Есть еще и другой способ пытки. Обращаются вроде к тебе, а ответить не дают. Отвечают сами.
— Ты что, голоден? — спросила меня мама, но даже не взглянула на меня. — Сыт! Ты разут? Нет, обут! У тебя нет тетрадок? Есть! Тебе холодно? Ты живешь в тепле! Тогда чего же тебе надо? — воскликнула она, и я подумал, что хоть сейчас-то дадут слово мне. Не тут-то было! У мамы на все имелись свои ответы. — Хорошо учиться! — сказала она. И прошлась от стола до шифоньера. — И уж конечно! Не пропускать уроков!
Без всякого перехода Наполеон Бонапарт опустил руки и зашмыгал носом. Самый худший вид пытки — материнские слезы. Да еще из-за тебя. Я этого не мог переносить совершенно. Мне сразу хотелось в прорубь головой.
Но вот мама пошмыгала носом и произнесла уже обыкновенным, вполне маминым голосом сквозь скорые, будто летний дождь, слезы:
— Мы с бабушкой стараемся, а ты!
— Больше не буду! — искренне и даже горячо сказал я единственно возможное, что говорят в таких случаях.

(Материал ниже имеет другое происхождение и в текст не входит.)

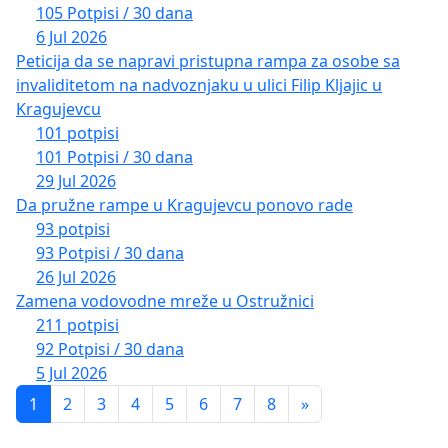
105 Potpisi / 30 dana
6 Jul 2026
Peticija da se napravi pristupna rampa za osobe sa
invaliditetom na nadvoznjaku u ulici Filip Kljajic u
Kragujevcu
101 potpisi
101 Potpisi / 30 dana
29 Jul 2026
Da pružne rampe u Kragujevcu ponovo rade
93 potpisi
93 Potpisi / 30 dana
26 Jul 2026
Zamena vodovodne mreže u Ostružnici
211 potpisi
92 Potpisi / 30 dana
5 Jul 2026
1
2
3
4
5
6
7
8
»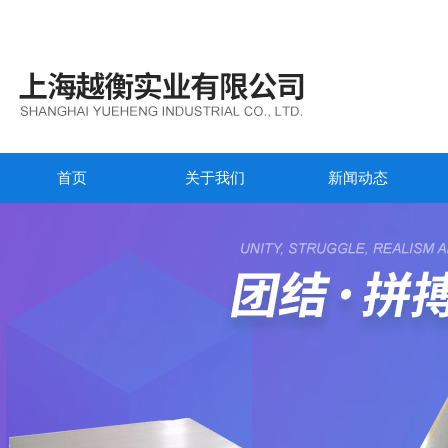
首页
关于我们
新闻动态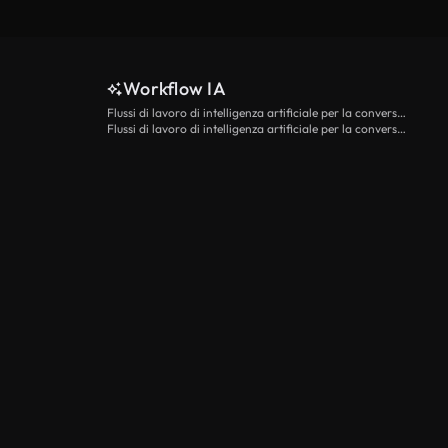
Workflow IA
Flussi di lavoro di intelligenza artificiale per la conversione da testo a video
Flussi di lavoro di intelligenza artificiale per la conversione di immagini in video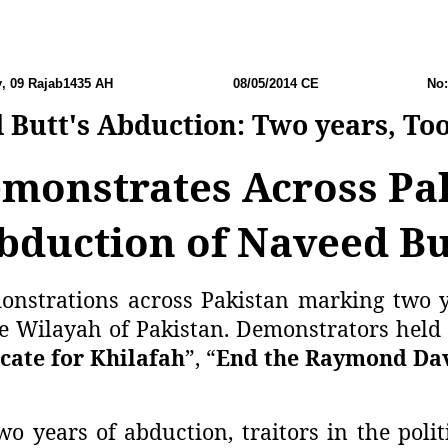
y
, 09 Rajab1435 AH
08/05/2014 CE No: P
 Butt's Abduction: Two years, To
emonstrates Across Pak
bduction of Naveed Bu
onstrations across Pakistan marking two y
he Wilayah of Pakistan. Demonstrators held
cate for Khilafah
”, “
End the Raymond Davi
wo years of abduction, traitors in the poli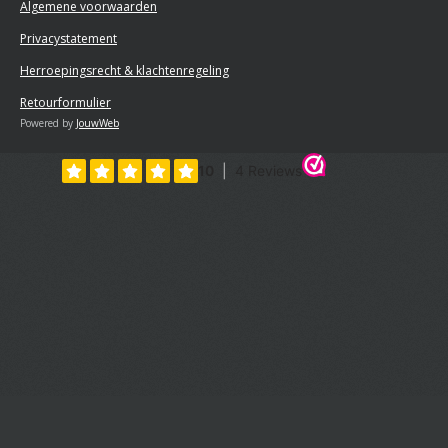
Algemene voorwaarden
Privacystatement
Herroepingsrecht & klachtenregeling
Retourformulier
Powered by
JouwWeb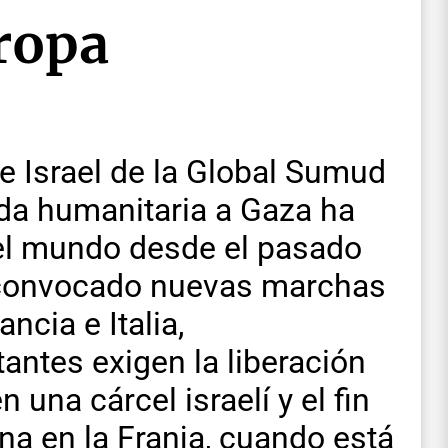
uropa
de Israel de la Global Sumud
uda humanitaria a Gaza ha
el mundo desde el pasado
 convocado nuevas marchas
ncia e Italia,
antes exigen la liberación
 una cárcel israelí y el fin
a en la Franja, cuando está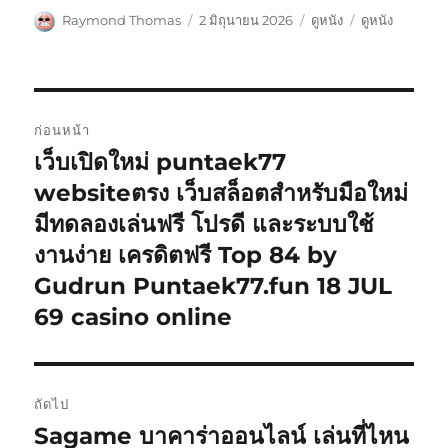
ผู้
เขียน
หมวด
ป้าย
Raymond Thomas
2 มิถุนายน 2026
ดูหนัง
ดูหนัง
เขียน
เมื่อ
หมู่
กำกับ
แนะแนว
ก่อนหน้า
เรื่อง
เว็บเปิดใหม่ puntaek77
เรื่อง
ก่อน
websiteตรง เว็บสล็อตสำหรับมือใหม่
หน้า:
มีทดลองเล่นฟรี โปรดี และระบบใช้
งานง่าย เครดิตฟรี Top 84 by
Gudrun Puntaek77.fun 18 JUL
69 casino online
ถัดไป
Sagame บาคาร่าออนไลน์ เล่นที่ไหน
เรื่อง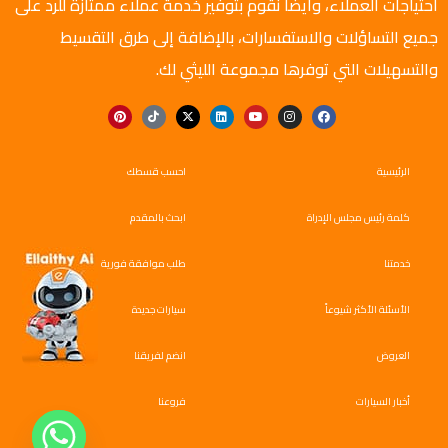
احتياجات العملاء، وأيضًا نقوم بتوفير خدمة عملاء ممتازة للرد على
جميع التساؤلات والاستفسارات، بالإضافة إلى طرق التقسيط
والتسهيلات التي توفرها مجموعة الليثي لك.
الرئيسية
احسب قسطك
كلمة رئيس مجلس الإدراة
ابحث بالمقدم
خدمتنا
طلب موافقة فورية
الأسئلة الأكثر شيوعاً
سيارات جديدة
العروض
انضم لفريقنا
أخبار السيارات
فروعنا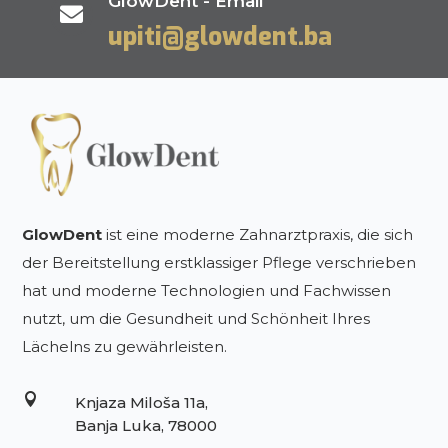
GlowDent - Email

upiti@glowdent.ba
GlowDent
ist eine moderne Zahnarztpraxis, die sich
der Bereitstellung erstklassiger Pflege verschrieben
hat und moderne Technologien und Fachwissen
nutzt, um die Gesundheit und Schönheit Ihres
Lächelns zu gewährleisten.

Knjaza Miloša 11a,
Banja Luka, 78000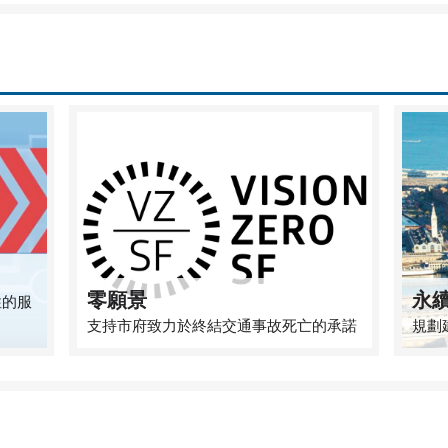
零願景
永
性的服
支持市府致力於終結交通事故死亡的承諾
規劃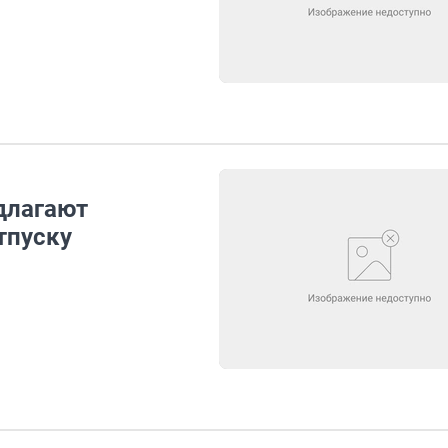
длагают
тпуску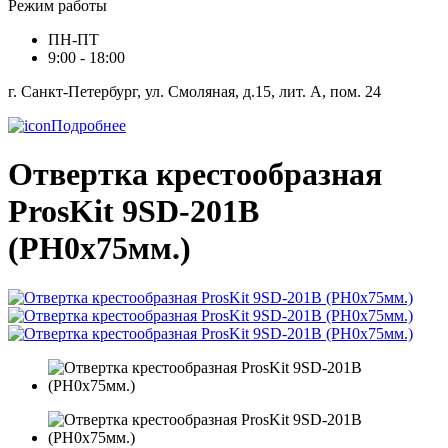
Режим работы
ПН-ПТ
9:00 - 18:00
г. Санкт-Петербург, ул. Смоляная, д.15, лит. А, пом. 24
Подробнее
Отвертка крестообразная
ProsKit 9SD-201B
(PH0x75мм.)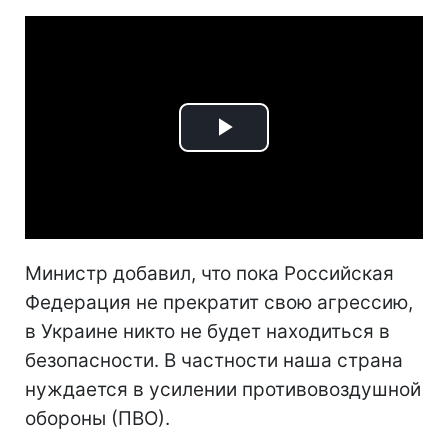
Play
Video
Министр добавил, что пока Российская
Федерация не прекратит свою агрессию,
в Украине никто не будет находиться в
безопасности. В частности наша страна
нуждается в усилении противовоздушной
обороны (ПВО).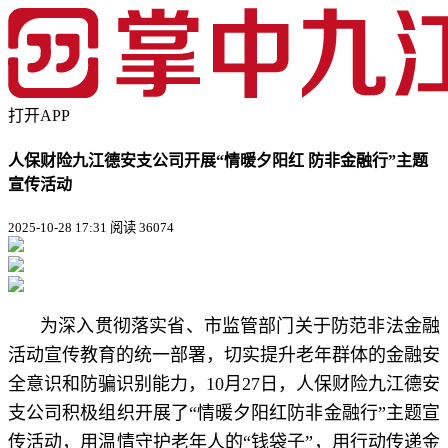
打开APP
人保财险九江德安支公司开展“情暖夕阳红 防非金融行”主题
宣传活动
2025-10-28 17:31
阅读 36074
为深入贯彻落实省、市监管部门关于防范非法金融
活动宣传教育的统一部署，切实提升老年群体的金融安
全意识和防骗识别能力，10月27日，人保财险九江德安
支公司积极组织开展了“情暖夕阳红防非金融行”主题宣
传活动，用温情守护老年人的“钱袋子”，用行动传递金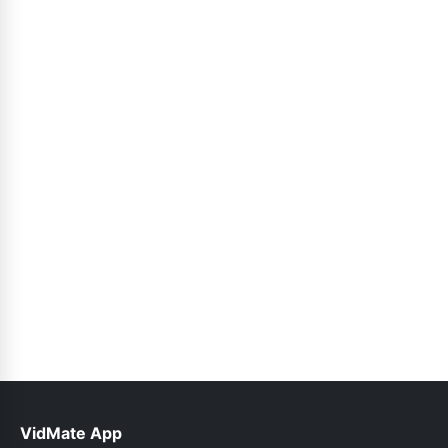
VidMate App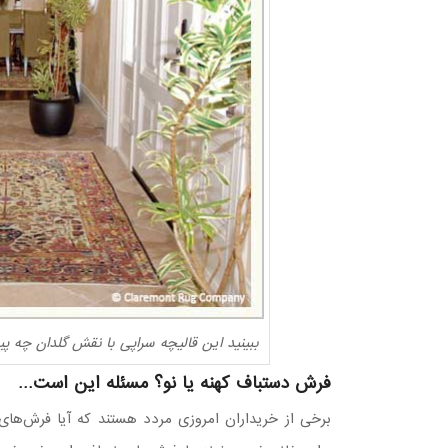
ببینید این قالیچه سراپی با نقش گلدان چه پیو
فرش دستباف کهنه یا نو؟ مسئله این است…
برخی از خریداران امروزی مردد هستند که آیا فرش‌های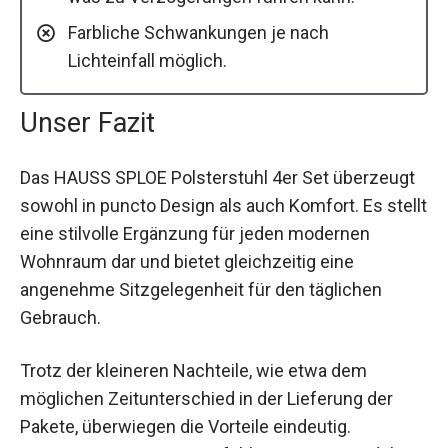
Farbliche Schwankungen je nach
Lichteinfall möglich.
Unser Fazit
Das HAUSS SPLOE Polsterstuhl 4er Set überzeugt
sowohl in puncto Design als auch Komfort. Es stellt
eine stilvolle Ergänzung für jeden modernen
Wohnraum dar und bietet gleichzeitig eine
angenehme Sitzgelegenheit für den täglichen
Gebrauch.
Trotz der kleineren Nachteile, wie etwa dem
möglichen Zeitunterschied in der Lieferung der
Pakete, überwiegen die Vorteile eindeutig.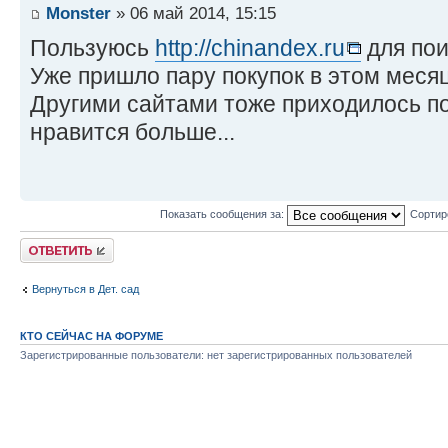
Monster
» 06 май 2014, 15:15
Пользуюсь
http://chinandex.ru
для пои
Уже пришло пару покупок в этом меся
Другими сайтами тоже приходилось по
нравится больше...
Показать сообщения за:
Сортир
Комментировать
Вернуться в Дет. сад
КТО СЕЙЧАС НА ФОРУМЕ
Зарегистрированные пользователи: нет зарегистрированных пользователей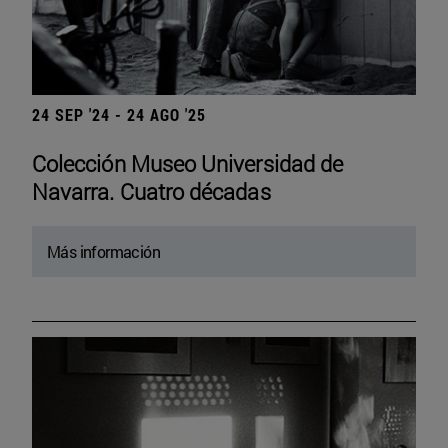
24 SEP '24 - 24 AGO '25
Colección Museo Universidad de
Navarra. Cuatro décadas
Más información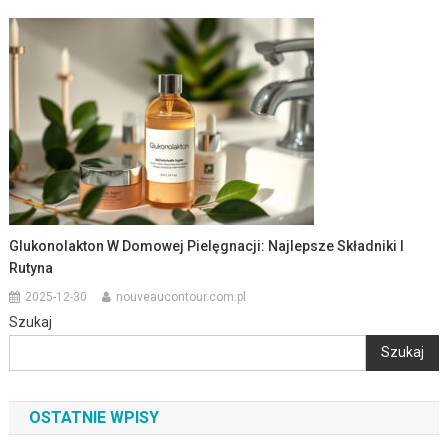
Glukonolakton W Domowej Pielęgnacji: Najlepsze Składniki I
Rutyna
2025-12-30
nouveaucontour.com.pl
Szukaj
Szukaj
OSTATNIE WPISY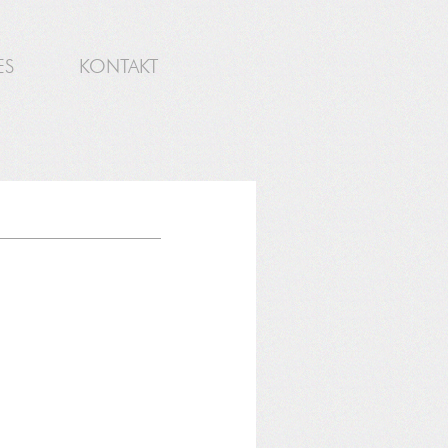
ES
KONTAKT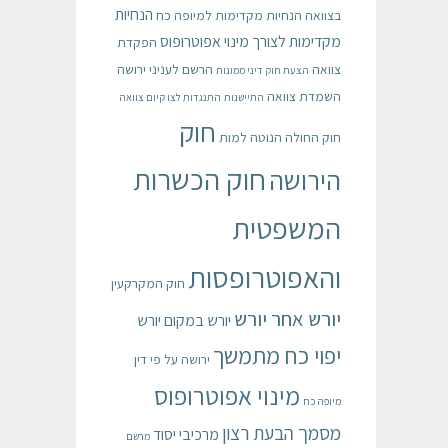
הנחיות
בצוואה
הנחיות מקדימות למיופה כח
מקדימות לצורך מינוי אפוטרופוס
הפקדת
צוואה
הרשם לעניני ירושה
הצעת חוק דיני ממונות
השמדת צוואה
התיישנות
התנגדות לצו קיום צוואה
חוק
חוק החולה הנוטה למות
חוק הכשרות
הירושה
המשפטית
והאפוטרופסות
חוק המקרקעין
יורש אחר יורש
יורש במקום יורש
יפוי כח מתמשך
ירושה על פי דין
מינוי אפוטרופוס
מיופה כח
מסמך הבעת רצון
מרכיבי יסוד
מרשם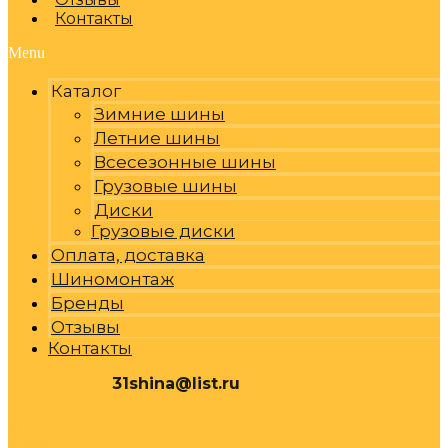
Контакты
Menu
Каталог
Зимние шины
Летние шины
Всесезонные шины
Грузовые шины
Диски
Грузовые диски
Оплата, доставка
Шиномонтаж
Бренды
Отзывы
Контакты
31shina@list.ru
0
Р
Cart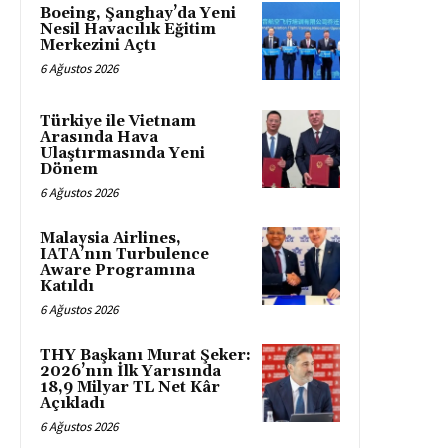
Boeing, Şanghay’da Yeni
Nesil Havacılık Eğitim
Merkezini Açtı
6 Ağustos 2026
Türkiye ile Vietnam
Arasında Hava
Ulaştırmasında Yeni
Dönem
6 Ağustos 2026
Malaysia Airlines,
IATA’nın Turbulence
Aware Programına
Katıldı
6 Ağustos 2026
THY Başkanı Murat Şeker:
2026’nın İlk Yarısında
18,9 Milyar TL Net Kâr
Açıkladı
6 Ağustos 2026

— Выходит… — вдруг успокоилась мама. И дальше бухнула жуткую ерунду: — Выходит, на тебя плохо влияет Вадик!
Мне даже уши заложило от гнева.
— Как не стыдно! — крикнул я ей. Нет, не просто крикнуть такие слова маме. Да еще повторить: — Как тебе не стыдно!
Меня всего колотило! Ну, эти взрослые! Им лень поверить собственным детям. Им все кажется, будто их надуют. Трудно разве — возьми расспроси по шажочку каждый час целого дня. Попробуй понять! Раздавить легче всего. Попробуй понять, вот что самое главное. И потом, почему надо думать, будто дети хуже всех? Так и рвутся к беде, к гадостям, так и рвутся натворить каких-нибудь позорных безобразий.